The SQL DATE type is just plain year/month/day (without hours/minutes/etc), and in MariaDB, it does not include a time zone.
Thus, writing a java.sql.Date to a DATE column (or reading a DATE column to java.sql.Date) should not depend on client or server time zones. Time zone differences are expressed in hours, and you can't really add or subtract one hour to a plain date that does not have an hours part.
(Note that the situation for writing a java.util.Date to a DATE column might be different, and might sensibly depend on some time zones.)
The current behavior causes wrong behavior when the server timezone is west of the client timezone. The test program below (when server is UTC and client is Europe/Helsinki) attempts to store 2013-11-20 to the database, but reads back 2013-11-19.

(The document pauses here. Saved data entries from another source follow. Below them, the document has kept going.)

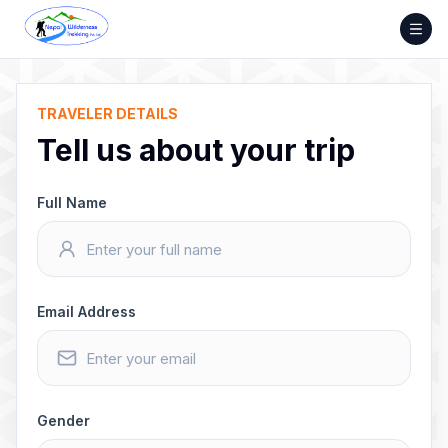
Skip
to
content
TRAVELER DETAILS
Tell us about your trip
Full Name
Email Address
Gender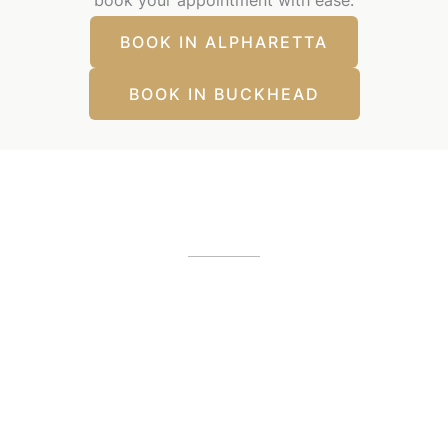
BOOK IN ALPHARETTA
BOOK IN BUCKHEAD
Our Office Locations
Alpharetta, GA
12425 Morris Road
,
GA
30005
(404) 255-2975
(404) 255-2276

- In DateParameter.java, change "java.util.Date" to "java.sql.Date" and the comment to "Represents a SQL DATE (date without time)" (it's currently used only for java.sql.Dates anyway)
- In ParameterWriter.java, change the method simply to:
- In MySQLPreparedStatement.java, add a comment in setDate() to something like this: "Since MariaDB does not store a time zone with SQL DATEs, and SQL DATEs do not include a time part, no timezone calculations are done, and the <code>Calendar</code> object is not used by the MariaDB Java Client."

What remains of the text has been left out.